The PLL enable sequence is a little different from other QMP phy PLLs so we power on the PLL in qcom_qmp_phy_configure_dp_phy() that gets called
from phy_power_on(). This should probably be split out better so that
each phy has a way to run the final PLL/PHY enable sequence.

This code is based on a submission of this phy and PLL in the drm
subsystem.

I updated my upstream-based sm8150/sm8250 displayport stack [1] to use these patches.

I have tried your branch on my RB5 with two different dongles.
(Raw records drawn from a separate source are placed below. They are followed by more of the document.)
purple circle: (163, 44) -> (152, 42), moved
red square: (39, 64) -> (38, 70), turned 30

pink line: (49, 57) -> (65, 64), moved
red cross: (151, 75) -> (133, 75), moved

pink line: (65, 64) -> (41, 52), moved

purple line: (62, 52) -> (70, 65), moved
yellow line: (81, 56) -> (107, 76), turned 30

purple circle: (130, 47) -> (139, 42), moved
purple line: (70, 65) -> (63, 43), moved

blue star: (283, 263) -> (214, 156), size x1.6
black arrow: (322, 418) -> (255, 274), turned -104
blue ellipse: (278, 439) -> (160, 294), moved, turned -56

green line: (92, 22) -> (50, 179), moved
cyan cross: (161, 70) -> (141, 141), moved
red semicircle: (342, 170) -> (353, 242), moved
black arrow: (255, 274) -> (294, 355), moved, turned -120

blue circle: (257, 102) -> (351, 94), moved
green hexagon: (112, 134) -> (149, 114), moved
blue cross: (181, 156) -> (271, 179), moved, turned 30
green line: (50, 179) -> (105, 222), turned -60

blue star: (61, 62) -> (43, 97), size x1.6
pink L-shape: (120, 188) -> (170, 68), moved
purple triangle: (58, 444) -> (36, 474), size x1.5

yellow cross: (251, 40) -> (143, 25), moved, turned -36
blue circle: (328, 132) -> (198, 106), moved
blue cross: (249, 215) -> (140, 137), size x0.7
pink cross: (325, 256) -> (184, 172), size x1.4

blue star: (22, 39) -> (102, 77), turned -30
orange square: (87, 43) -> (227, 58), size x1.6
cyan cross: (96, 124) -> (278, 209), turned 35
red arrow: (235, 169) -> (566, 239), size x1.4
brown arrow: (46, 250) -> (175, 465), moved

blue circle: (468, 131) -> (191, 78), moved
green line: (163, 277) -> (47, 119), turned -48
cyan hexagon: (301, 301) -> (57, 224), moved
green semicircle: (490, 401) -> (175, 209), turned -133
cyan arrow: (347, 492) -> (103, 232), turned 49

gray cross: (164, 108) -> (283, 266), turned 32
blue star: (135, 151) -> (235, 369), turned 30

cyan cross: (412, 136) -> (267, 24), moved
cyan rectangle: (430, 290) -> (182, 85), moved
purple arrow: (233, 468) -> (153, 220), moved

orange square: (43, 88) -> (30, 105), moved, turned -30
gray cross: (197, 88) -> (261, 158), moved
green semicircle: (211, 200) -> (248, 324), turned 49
Both dongles provide the same behaviour:
  - on first plug I see VDM Tx errors,
  - after I unplug and replug the dongle, PD phy seems to be stuck on sending capabilities.

See attached logs.

Also I had to add typec_unregister_port(port->typec_port); to IS_ERR(alt) in your tcpm.c hack.

I'm currently finishing the driver for the mux/redriver, will retry testing afterwards.


As I mentioned the TCPM driver has a lot of issues. The "hard reset" isn't implemented correctly so going into that mode gets it stuck in a bad state. Note I am using this dongle [1], and it only works correctly in sink mode (with the dongle providing power), in source mode it does negotiate the alt mode, but never gets the HPD event that DP driver is waiting for.

https://www.amazon.ca/Cable-Matters-Multiport-DisplayPort-Ethernet/dp/B06Y5N3YCD


I'll take a look for dongles that work in source mode (with RB5 being the sink). Reset being not fully implemented would answer on questions about replug. Any idea about VDM Tx errors?